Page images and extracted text
+---+

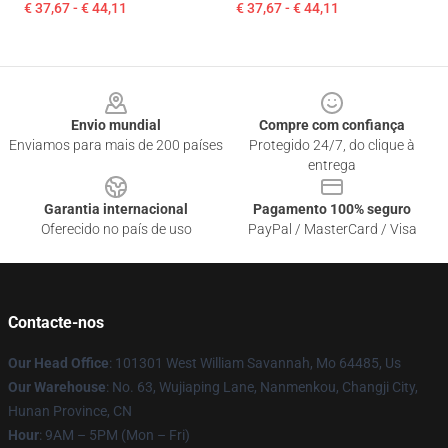
€ 37,67 - € 44,11
€ 37,67 - € 44,11
Footer
Envio mundial
Compre com confiança
Enviamos para mais de 200 países
Protegido 24/7, do clique à
entrega
Garantia internacional
Pagamento 100% seguro
Oferecido no país de uso
PayPal / MasterCard / Visa
Contacte-nos
Our Head Office
: 101301 West William Savannah, Mo 64485, Us
Our Warehouse
: No. 63, Wujiaping Lane, Nanmenkou, Changji City,
Hunan Province, CN
Hour
: 9AM – 5PM (Mon – Fri)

+---+

* **TASK**
All records above are to be output verbatim, with their pictures omitted.

* **OUTPUT OF THE EXERCISE**
€ 37,67 - € 44,11
€ 37,67 - € 44,11
Footer
Envio mundial
Compre com confiança
Enviamos para mais de 200 países
Protegido 24/7, do clique à
entrega
Garantia internacional
Pagamento 100% seguro
Oferecido no país de uso
PayPal / MasterCard / Visa
Contacte-nos
Our Head Office
: 101301 West William Savannah, Mo 64485, Us
Our Warehouse
: No. 63, Wujiaping Lane, Nanmenkou, Changji City,
Hunan Province, CN
Hour
: 9AM – 5PM (Mon – Fri)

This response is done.